More pointedly, in my experience, the people who object the most vociferously to labels in politics tend to be people who are frustrated by the fact that the labels they object to make it harder to enact the policies they want.
Here’s how it typically works. Say you want to offer “free”—as in government-funded (i.e., taxpayer-funded)—housing to everyone. I call this idea “socialist.” You respond, “Oh, come on. Can’t we move beyond these tired labels? Just because you don’t like something doesn’t mean you can demonize it with words like ‘socialist.’”
My response: “You, sir, have it backwards. Just because something you like is socialist doesn’t mean I shouldn’t call it socialist, because that will make it less likely to happen, because socialism is unpopular. And by the way, you can call it ‘pragmatism’ or ‘social justice’ or ‘nationalism’ or ‘Cleophus the Seven-Eyed Dog.’ That won’t change the fact that what you’re talking about is socialism. Changing the name doesn’t change the reality. If you don’t believe me, drink this glass of ‘lemonade’ I just scooped out of the toilet.”
I want to be very clear: I haven’t changed my mind about all of that. Still, I have a question: What’s the value in calling things right-wing or left-wing today?
I have my own answers, but let me talk about why I ask the question.
In search of things to write about, I was reading Nellie Bowles’ always-fun Friday newsletter and came across an announcement from Jeremy Boreing, the co-founder of The Daily Wire. Boreing told the hosts at the Triggernometry podcast that Tucker Carlson is different than Candace Owens, because Owens is in effect an empty vessel ideologically and intellectually. These are my words, but that’s the gist. Owens is just an avatar for audience capture. But Carlson is different, Boreing said:
Tucker Carlson is part of a small cohort of people, cohort includes Marjorie Taylor Greene, cohort includes Steve Bannon, cohort includes Nick Fuentes—although I’m not saying that Nick Fuentes and Tucker Carlson believe all of the same things. But these are people engaged in an actual political project. These are people who are engaged in trying to create a new American majority, premised on left-wing economic populism and right-wing social populism. You can say what you want about that, whether it’s good or bad, you can say what you want about it, but it is a political enterprise. They believe that they can create a majority, and that that majority can rule the country, and it’s a new vision in terms of the ruling class in our country. It’s not that there’s never been people who put forward that vision, but it’s never been as poised to seize actual political power as it is right now in the hands of that group of people.

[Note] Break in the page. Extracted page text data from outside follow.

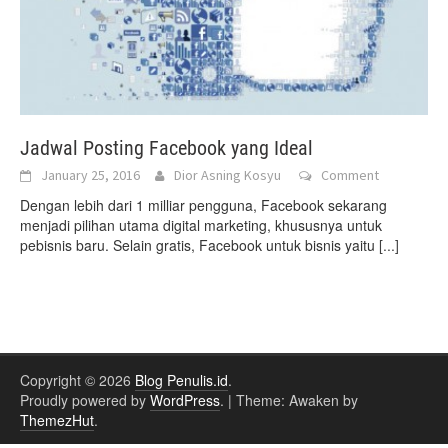
Jadwal Posting Facebook yang Ideal
January 25, 2016
Dior Asning Kosyu
Comment
Dengan lebih dari 1 milliar pengguna, Facebook sekarang
menjadi pilihan utama digital marketing, khususnya untuk
pebisnis baru. Selain gratis, Facebook untuk bisnis yaitu
[...]
Copyright © 2026
Blog Penulis.id
.
Proudly powered by
WordPress
.
|
Theme: Awaken by
ThemezHut
.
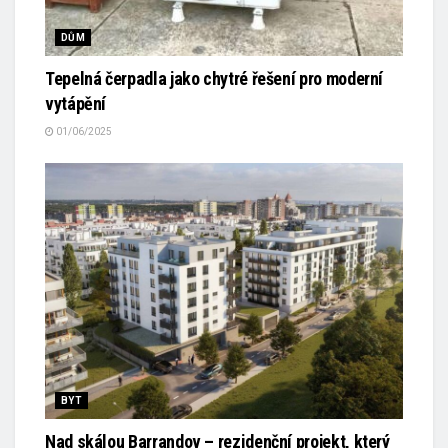
DŮM
Tepelná čerpadla jako chytré řešení pro moderní
vytápění
01/06/2025
BYT
Nad skálou Barrandov – rezidenční projekt, který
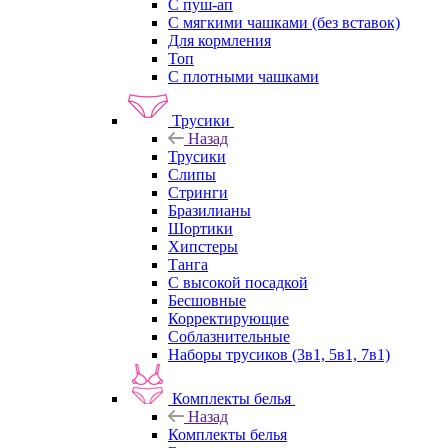
С пуш-ап
С мягкими чашками (без вставок)
Для кормления
Топ
С плотными чашками
Трусики
Назад
Трусики
Слипы
Стринги
Бразилианы
Шортики
Хипстеры
Танга
С высокой посадкой
Бесшовные
Корректирующие
Соблазнительные
Наборы трусиков (3в1, 5в1, 7в1)
Комплекты белья
Назад
Комплекты белья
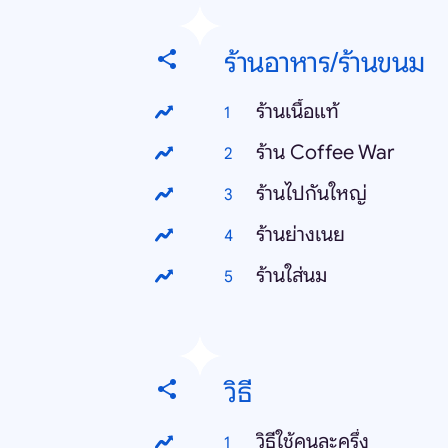
ร้านอาหาร/ร้านขนม
ร้านเนื้อแท้
ร้าน Coffee War
ร้านไปกันใหญ่
ร้านย่างเนย
ร้านใส่นม
วิธี
วิธีใช้คนละครึ่ง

Now, I think this is interesting, and it’s worth taking Boreing seriously. I also think it’s wrong or misleading in important ways. But the fact that he thinks it’s true is significant all by itself. So: Boreing is broadly right that Carlson, Fuentes, Bannon, and Marjorie Taylor Greene are “engaged in an actual political project.” It’s been reported that Bannon wants to run for president in 2028 in order to build a movement (and, I’m told by some who know him, to pay his bills). Bannon is a left-winger on economics, full stop. He is a right-wing populist on cultural stuff. So right there is evidence in support of Boreing’s claim. Therefore, it’s certainly possible that they hope to “create a new American majority” based on a fusion of left-wing economic populism and right-wing cultural populism.
Where I part company with Boreing is when he says this vision has never been as poised to seize actual power as it is right now. First of all, something very, very close to that vision held sway in this country under Woodrow Wilson and FDR (which is, I suspect, one reason R.R. Reno wants to rehabilitate Wilson). But that’s an academic debate for another time.

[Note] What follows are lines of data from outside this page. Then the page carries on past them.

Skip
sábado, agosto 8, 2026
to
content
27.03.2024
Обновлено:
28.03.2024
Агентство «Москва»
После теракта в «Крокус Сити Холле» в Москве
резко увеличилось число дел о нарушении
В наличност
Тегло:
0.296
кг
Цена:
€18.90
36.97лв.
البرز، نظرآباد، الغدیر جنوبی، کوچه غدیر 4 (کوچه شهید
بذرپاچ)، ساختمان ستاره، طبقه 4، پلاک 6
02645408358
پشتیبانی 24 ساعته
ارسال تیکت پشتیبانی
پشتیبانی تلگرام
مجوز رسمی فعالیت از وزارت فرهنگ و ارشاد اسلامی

The likelihood of such a project succeeding is my real objection. In short: fat chance. I don’t for a moment think that the Misfit Toys Brigade has it in them to midwife into existence a new American majority that can be counted on to win elections and stay cohesive. It’s entirely possible this group can make some progress in that regard. But come on—Carlson, Greene, Bannon, and Fuentes are not a Mount Rushmore of political strategists and statesmen. I can get into the nitty-gritty if you like, but as political science I just think this is preposterous. The fact that Boreing thinks it isn’t preposterous is interesting and troubling, but I’m still not buying it.
But I should get to my point. If we’re reaching the stage where many of the most famous right-wingers in America are willing to fully embrace left-wing economics, how useful is the phrase “right-wing” anymore?
Almost 20 years ago, there was a fun debate in my world about “liberaltarianism,” an idea promoted by the brilliant, and all-around solid dude, Brink Lindsey. If memory serves, The New Republic screwed him by slapping the “liberaltarian” label on the essay that introduced his argument. (“Hey, let’s come up with a word less euphonious than “libertarian”!) Basically, the idea was that libertarians should join the ranks of “liberals,” i.e. progressives, because the left was more enlightened on social issues and foreign policy, and in the process the left should give up at least some of its commitments to economic planning and social engineering. My argument then, and now, is good luck with that. What makes the American left the American left is its commitment to directing the economy and reorganizing society to fit its moral or aesthetic vision of the good. Asking it to embrace laissez-faire economics would be like asking the Dalai Lama to take up investment banking.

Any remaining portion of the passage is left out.